Surgical or other procedures
Surgery may be needed to lessen muscle tightness or correct bone abnormalities caused by spasticity. These treatments include:
- Orthopedic surgery. Children with severe contractures or deformities may need surgery on bones or joints to place their arms, hips or legs in their correct positions. Surgical procedures can also lengthen muscles and tendons that are proportionally too short because of severe contractures. These corrections can lessen pain and improve mobility. The procedures may also make it easier to use a walker, braces or crutches.
- Severing nerves. In some severe cases, when other treatments haven’t helped, surgeons may cut the nerves serving the spastic muscles in a procedure called selective dorsal rhizotomy. This relaxes the muscle and reduces pain, but can also cause numbness.
Coping and support
When a child is diagnosed with a disabling condition, the whole family faces new challenges. Here are a few tips for caring for your child and yourself:
- Foster your child’s independence. Encourage any effort at independence, no matter how small. Just because you can do something faster or more easily than your child doesn’t mean you should.

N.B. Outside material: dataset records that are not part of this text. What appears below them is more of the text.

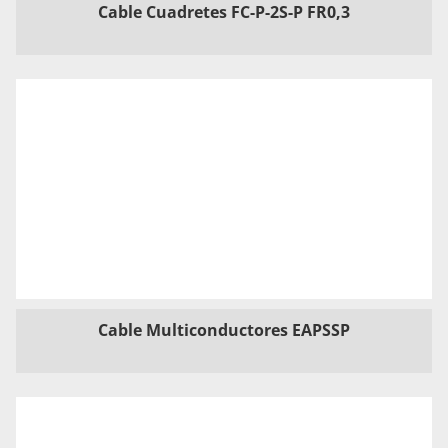
Cable Cuadretes FC-P-2S-P FR0,3
Cable Multiconductores EAPSSP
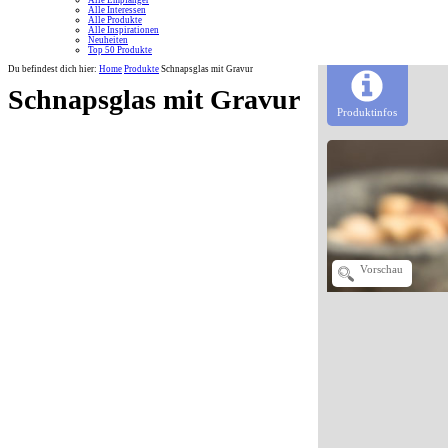
Alle Empfänger
Alle Interessen
Alle Produkte
Alle Inspirationen
Neuheiten
Top 50 Produkte
Du befindest dich hier:
Home
Produkte
Schnapsglas mit Gravur
Schnapsglas mit Gravur
Produktinfos
Vorschau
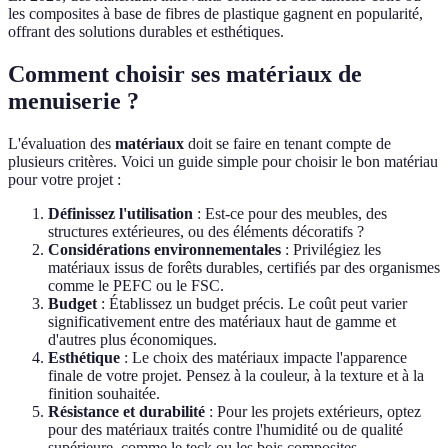
les composites à base de fibres de plastique gagnent en popularité,
offrant des solutions durables et esthétiques.
Comment choisir ses matériaux de
menuiserie ?
L'évaluation des
matériaux
doit se faire en tenant compte de
plusieurs critères. Voici un guide simple pour choisir le bon matériau
pour votre projet :
Définissez l'utilisation
: Est-ce pour des meubles, des
structures extérieures, ou des éléments décoratifs ?
Considérations environnementales
: Privilégiez les
matériaux issus de forêts durables, certifiés par des organismes
comme le PEFC ou le FSC.
Budget
: Établissez un budget précis. Le coût peut varier
significativement entre des matériaux haut de gamme et
d'autres plus économiques.
Esthétique
: Le choix des matériaux impacte l'apparence
finale de votre projet. Pensez à la couleur, à la texture et à la
finition souhaitée.
Résistance et durabilité
: Pour les projets extérieurs, optez
pour des matériaux traités contre l'humidité ou de qualité
supérieure, comme le teck ou les bois composites.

Be an advocate for your child. You are an important part of your child’s health care team. Don’t be afraid to speak out on your child’s behalf or to ask tough questions of your physicians, therapists and teachers. - Find support. A circle of support can make a big difference in helping you cope with cerebral palsy and its effects. As a parent, you may feel grief and guilt over your child’s disability. Your doctor can help you locate support groups, organizations and counseling services in your community. Your child may also benefit from family support programs, school programs and counseling.